Isoliert

eine Reflexion von Mika Wehner

Eines Abends geht eine Frau durch ein Industriegebiet. Sie ist umgeben von großen Häusern und Hallen. Die Frau sieht eine offene Tür, die ins Innere eines Hallenkomplexes führt. Sie geht hinein und sieht sich um. Sie bemerkt, dass sie in einem Raum, nicht größer als 20 m2, steht. Komischerweise brennt das Licht. Plötzlich hört sie ein lautes Knallen. Die Tür ist vom Wind zugefallen. Die Frau ist eingeschlossen. Isoliert.

Sie hämmert gegen die Tür und ruft, aber es ist schon lange nach Betriebsschluss. Niemand hört sie. Sie bekommt Angst.

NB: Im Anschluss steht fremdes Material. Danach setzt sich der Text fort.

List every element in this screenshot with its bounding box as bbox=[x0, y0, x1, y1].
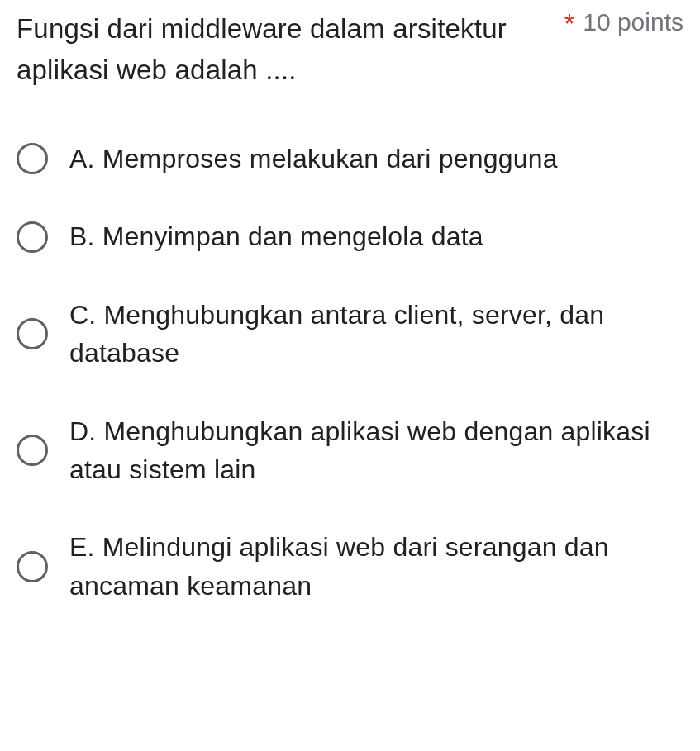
option-a[interactable]: A. Memproses melakukan dari pengguna bbox=[17, 140, 683, 178]
option-label: C. Menghubungkan antara client, server, … bbox=[69, 296, 683, 373]
radio-icon bbox=[17, 221, 48, 253]
question-container: Fungsi dari middleware dalam arsitektur … bbox=[0, 8, 700, 605]
radio-icon bbox=[17, 143, 48, 174]
option-label: D. Menghubungkan aplikasi web dengan apl… bbox=[69, 412, 683, 489]
radio-icon bbox=[17, 435, 48, 466]
question-header: Fungsi dari middleware dalam arsitektur … bbox=[17, 8, 683, 90]
points-label: 10 points bbox=[583, 8, 683, 36]
option-label: E. Melindungi aplikasi web dari serangan… bbox=[69, 528, 683, 605]
radio-icon bbox=[17, 318, 48, 349]
option-b[interactable]: B. Menyimpan dan mengelola data bbox=[17, 217, 683, 255]
option-label: A. Memproses melakukan dari pengguna bbox=[69, 140, 558, 178]
required-marker: * bbox=[564, 8, 574, 40]
option-label: B. Menyimpan dan mengelola data bbox=[69, 217, 483, 255]
question-text: Fungsi dari middleware dalam arsitektur … bbox=[17, 8, 554, 90]
question-meta: * 10 points bbox=[554, 8, 683, 40]
radio-icon bbox=[17, 551, 48, 582]
option-e[interactable]: E. Melindungi aplikasi web dari serangan… bbox=[17, 528, 683, 605]
option-c[interactable]: C. Menghubungkan antara client, server, … bbox=[17, 296, 683, 373]
option-d[interactable]: D. Menghubungkan aplikasi web dengan apl… bbox=[17, 412, 683, 489]
options-list: A. Memproses melakukan dari pengguna B. … bbox=[17, 140, 683, 605]
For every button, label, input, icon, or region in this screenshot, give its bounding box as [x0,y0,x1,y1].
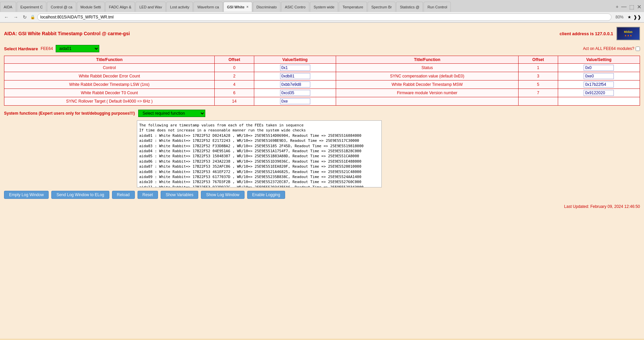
browser-tab[interactable]: Statistics @ [396,2,423,12]
right-title-cell: Status [336,64,519,72]
browser-tab[interactable]: Experiment C [17,2,47,12]
close-icon[interactable]: ✕ [637,4,641,10]
browser-tab[interactable]: AIDA [0,2,16,12]
log-entry: aida01 : White Rabbit=> 17B22F52 D0241A2… [139,133,379,138]
right-title-cell [336,97,519,106]
log-entry: aida05 : White Rabbit=> 17B22F53 1504838… [139,154,379,159]
page-header: AIDA: GSI White Rabbit Timestamp Control… [4,25,640,42]
right-title-cell: White Rabbit Decoder Timestamp MSW [336,80,519,89]
right-offset-cell: 7 [519,89,558,97]
browser-tab[interactable]: Discriminato [253,2,281,12]
browser-tab[interactable]: Control @ ca [47,2,76,12]
url-input[interactable] [37,13,611,21]
left-offset-cell: 2 [215,72,254,80]
zoom-level: 80% [613,15,626,19]
left-title-cell: Control [4,64,215,72]
right-value-cell[interactable] [558,89,640,97]
left-offset-cell: 6 [215,89,254,97]
left-offset-cell: 4 [215,80,254,89]
left-value-input[interactable] [280,81,310,88]
star-icon[interactable]: ★ [628,15,631,19]
browser-tab[interactable]: Module Setti [77,2,105,12]
left-value-cell[interactable] [254,89,336,97]
table-row: White Rabbit Decoder T0 Count6Firmware m… [4,89,640,97]
forward-button[interactable]: → [12,14,19,20]
left-value-input[interactable] [280,90,310,96]
right-value-input[interactable] [584,90,614,96]
table-row: Control0Status1 [4,64,640,72]
right-title-cell: SYNC compensation value (default 0xE0) [336,72,519,80]
window-controls: — ⬚ ✕ [621,4,644,10]
left-value-input[interactable] [280,65,310,71]
col-left-value: Value/Setting [254,56,336,64]
log-entry: aida02 : White Rabbit=> 17B22F52 E217224… [139,138,379,143]
browser-tab[interactable]: Temperature [339,2,367,12]
hardware-label: Select Hardware [4,46,38,51]
hardware-select[interactable]: aida01aida02aida03aida04 [56,45,99,52]
log-window[interactable]: The following are timestamp values from … [137,120,382,187]
right-value-cell[interactable] [558,80,640,89]
tab-close-icon[interactable]: × [247,5,249,9]
table-row: White Rabbit Decoder Timestamp LSW (1ns)… [4,80,640,89]
tab-bar: AIDAExperiment CControl @ caModule Setti… [0,0,644,12]
hardware-row: Select Hardware FEE64 aida01aida02aida03… [4,45,640,52]
col-right-value: Value/Setting [558,56,640,64]
browser-tab[interactable]: Waveform ca [194,2,222,12]
page-content: AIDA: GSI White Rabbit Timestamp Control… [0,23,644,339]
log-entry: aida08 : White Rabbit=> 17B22F53 461EF27… [139,169,379,174]
refresh-button[interactable]: ↻ [21,14,28,20]
right-value-input[interactable] [584,73,614,79]
back-button[interactable]: ← [3,14,10,20]
reset-button[interactable]: Reset [138,191,158,199]
log-entry: aida09 : White Rabbit=> 17B22F53 6177037… [139,174,379,179]
left-title-cell: White Rabbit Decoder Timestamp LSW (1ns) [4,80,215,89]
log-entry: aida11 : White Rabbit=> 17B22F53 922D927… [139,185,379,187]
act-all-label: Act on ALL FEE64 modules? [583,46,634,51]
hardware-prefix: FEE64 [41,46,53,51]
restore-icon[interactable]: ⬚ [629,4,634,10]
left-value-cell[interactable] [254,64,336,72]
browser-tab[interactable]: FADC Align & [105,2,135,12]
function-select[interactable]: Select required functionFunction 1Functi… [138,110,205,117]
page-title: AIDA: GSI White Rabbit Timestamp Control… [4,31,130,36]
log-intro-line2: If time does not increase in a reasonabl… [139,128,379,133]
right-value-cell[interactable] [558,64,640,72]
minimize-icon[interactable]: — [621,4,627,10]
reload-button[interactable]: Reload [112,191,135,199]
act-all-checkbox[interactable] [636,47,640,51]
col-left-title: Title/Function [4,56,215,64]
main-table: Title/Function Offset Value/Setting Titl… [4,56,640,106]
system-functions-row: System functions (Expert users only for … [4,110,640,117]
left-offset-cell: 14 [215,97,254,106]
browser-tab[interactable]: Run Control [424,2,451,12]
browser-tab[interactable]: Lost activity [166,2,193,12]
browser-tab[interactable]: System wide [310,2,338,12]
left-value-input[interactable] [280,73,310,79]
browser-tab[interactable]: LED and Wav [136,2,165,12]
midas-logo: Midas ▲▲▲ [616,27,640,40]
log-entry: aida10 : White Rabbit=> 17B22F53 767D3F2… [139,179,379,184]
new-tab-button[interactable]: + [613,3,621,11]
extensions-icon[interactable]: ❱❱ [633,14,641,20]
left-value-cell[interactable] [254,72,336,80]
right-value-cell[interactable] [558,97,640,106]
send-log-button[interactable]: Send Log Window to ELog [51,191,109,199]
show-log-button[interactable]: Show Log Window [201,191,244,199]
empty-log-button[interactable]: Empty Log Window [4,191,49,199]
show-variables-button[interactable]: Show Variables [161,191,199,199]
right-value-input[interactable] [584,65,614,71]
right-value-input[interactable] [584,81,614,88]
left-value-input[interactable] [280,98,310,104]
left-title-cell: White Rabbit Decoder T0 Count [4,89,215,97]
right-offset-cell: 3 [519,72,558,80]
enable-logging-button[interactable]: Enable Logging [247,191,285,199]
left-value-cell[interactable] [254,80,336,89]
browser-tab[interactable]: ASIC Contro [281,2,309,12]
right-offset-cell: 5 [519,80,558,89]
browser-tab[interactable]: Spectrum Br [368,2,395,12]
left-value-cell[interactable] [254,97,336,106]
right-value-cell[interactable] [558,72,640,80]
browser-tab[interactable]: GSI White× [223,2,252,12]
browser-chrome: AIDAExperiment CControl @ caModule Setti… [0,0,644,23]
security-icon: 🔒 [30,15,35,19]
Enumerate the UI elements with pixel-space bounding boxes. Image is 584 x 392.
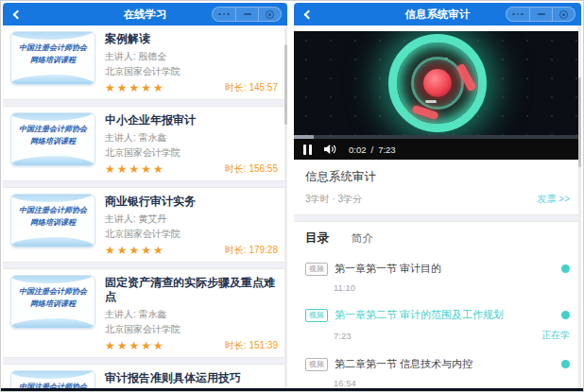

Unbegründete Angst, weil der Betrieb am nächsten Tag schließlich weitergeht. Panisch sucht sie nach Essen und anderen nützlichen Dingen. In einem Schrank in der Ecke findet sie zwei große Packungen Klopapier und einen Korb Bananen. Sie nimmt sich so viel Klopapier, wie sie halten kann und kehrt zu ihrem Platz zurück. Erschöpft sinkt sie an die Wand und hat plötzlich eine ganz andere Eingebung.

Was, wenn jemand geplant das Licht angelassen hat, um sie anzulocken und einzusperrren? Klingt logisch, immerhin hätten davon sehr viele Menschen einen großen Vorteil! Schnell merkt sie, was für einen Quatsch sie da redet, und wie wenig Sinn es macht, die Schuld auf andere zu schieben. Vollkommen überfordert mit der Situation stellt sie sich viele Fragen: „Wann komme ich hier raus? Wann kann ich wieder andere Personen sehen? Reicht mein Essen überhaupt?“ Eine Mischung aus Traurigkeit, Frust und Stress macht sich in ihr breit.

Doch dann, wie durch ein Wunder, beginnt sie, ihre 20m2 zu schätzen. Übermannt von ihren negativen Gefühlen hat sie die Schönheit dieser Lagerhalle übersehen. Ihr fallen die Pflanzen auf, die schönen Bilder, das bunte Licht und der Holzfußboden. Sie erfreut sich an dem eigentlich doch gar nicht so schlechten Anblick, als sie plötzlich etwas hört. Es ist leise, aber es wird immer lauter. Es klopft an der Tür. Sie reißt die Tür auf und blickt in die überraschten Augen eines Fabrikarbeiters.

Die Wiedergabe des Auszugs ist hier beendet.